The Coca-Cola Company is introducing a new operating structure. From January 1st 2013 the global soft drinks giant will be organised around three major operating businesses – Coca-Cola International, which will consist of the company’s Europe, Pacific and Eurasia & Africa operations; Coca-Cola Americas, which will consist of the company’s North America and Latin America operations; and Bottling Investments Group (BIG), which oversees the company-owned bottling operations outside of North America.
Ahmet Bozer, currently president of the Eurasia & Africa Group, will be appointed president of Coca-Cola International. Steve Cahillane, currently president and chief executive of Coca-Cola Refreshments (CCR), will become president of Coca-Cola Americas. Irial Finan will continue as president of BIG. All three executives will continue to report to Muhtar Kent, chairman and chief executive.
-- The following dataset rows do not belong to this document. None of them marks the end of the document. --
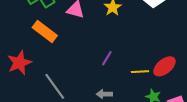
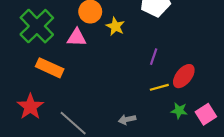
purple line: (107, 58) -> (154, 57), moved

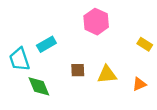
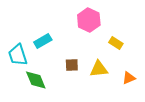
yellow rectangle: (145, 44) -> (116, 43), moved

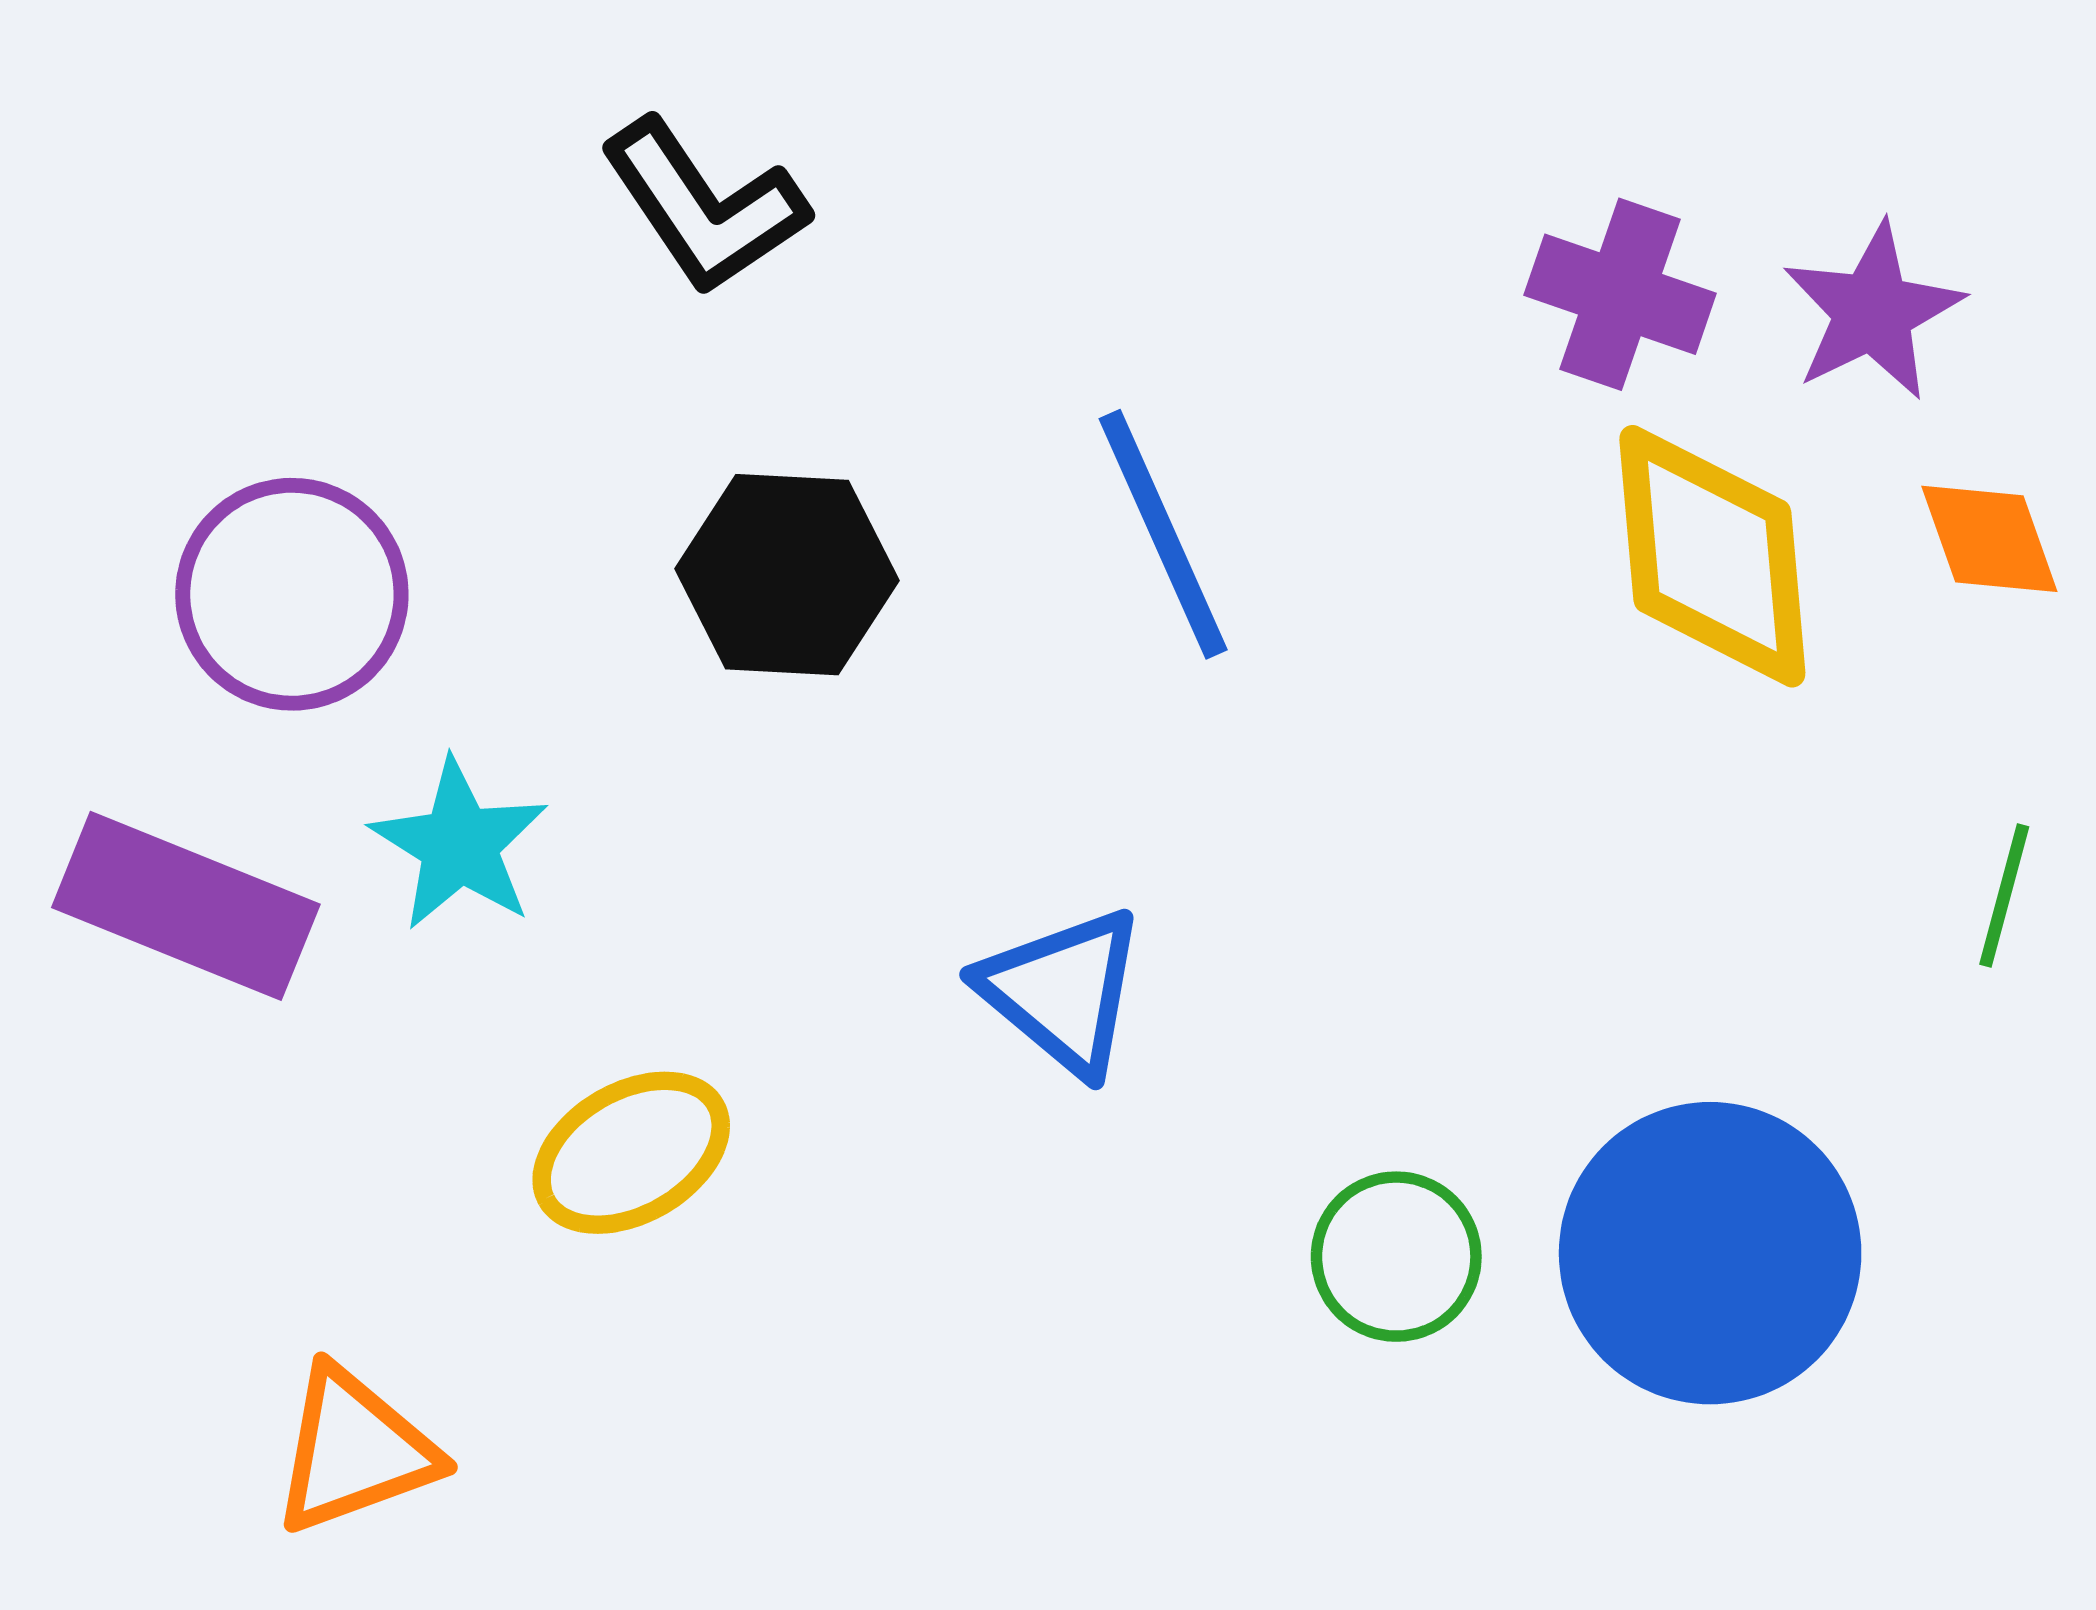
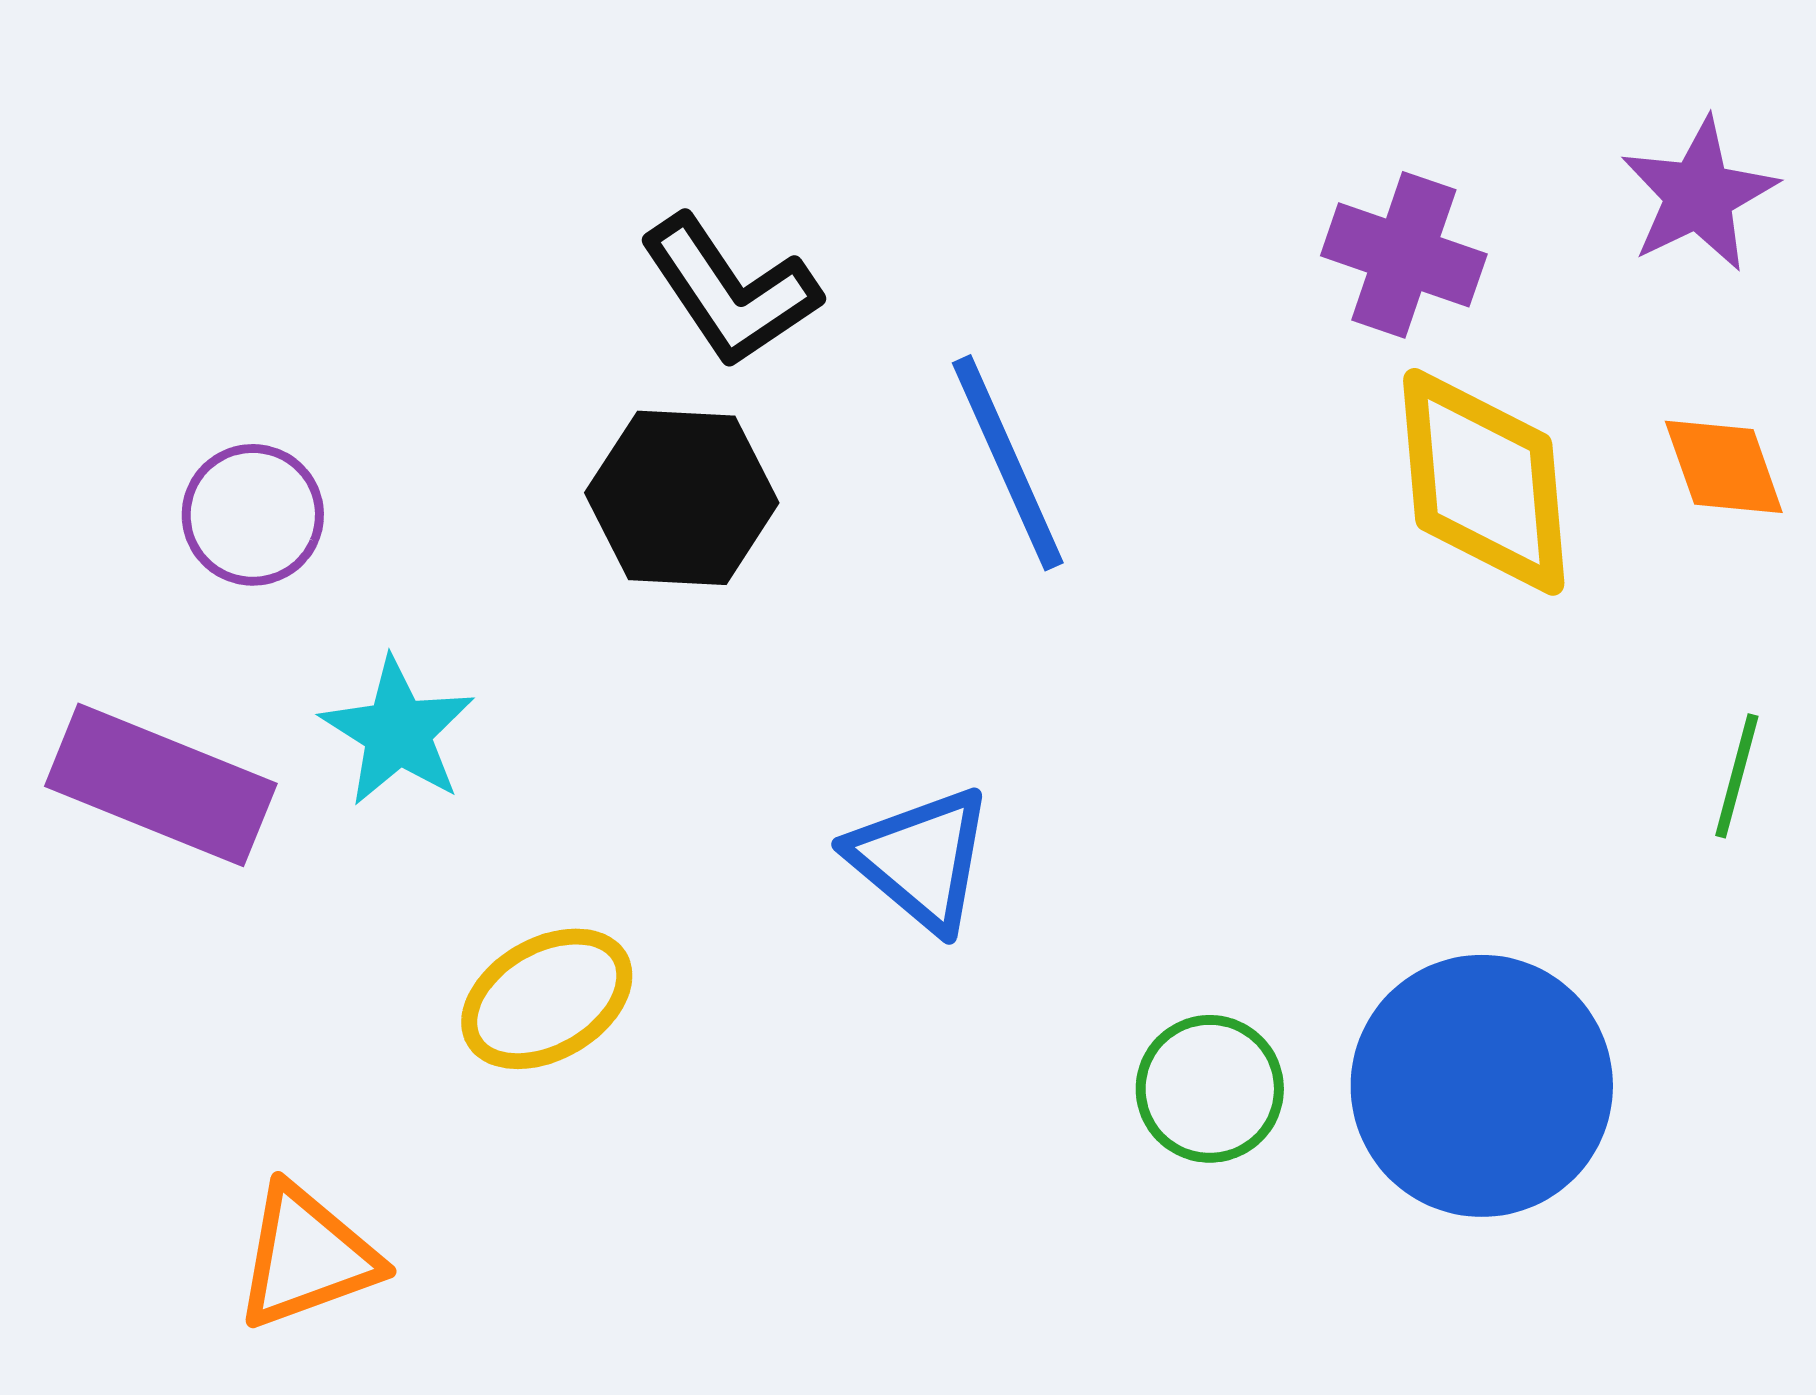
black L-shape: (704, 207) -> (730, 291), moved
purple star: (1873, 312) -> (1699, 195), moved
purple circle: (292, 594) -> (253, 515), size x0.7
“This is the right structure for the next phase of our journey toward achieving our 2020 Vision,” says Muhtar Kent. “Over the last couple of years, we have systematically been adapting our business model to better address the changing demands of the global marketplace. First, we addressed the issues facing our system in our flagship market through the acquisition of CCE North America. Second, we further built the relevance of BIG, evolving it from its initial role of fixing challenging markets to a more significant role in spearheading our progress in select strategic markets such as China and India.”
He continues: By consolidating leadership of our global operations under two large, but similar sized geographic regions and BIG, we will streamline reporting lines, intensify our focus on key markets and create a structure that leverages synergies and gives us flexibility to strategically adjust our business within those geographies in the future.”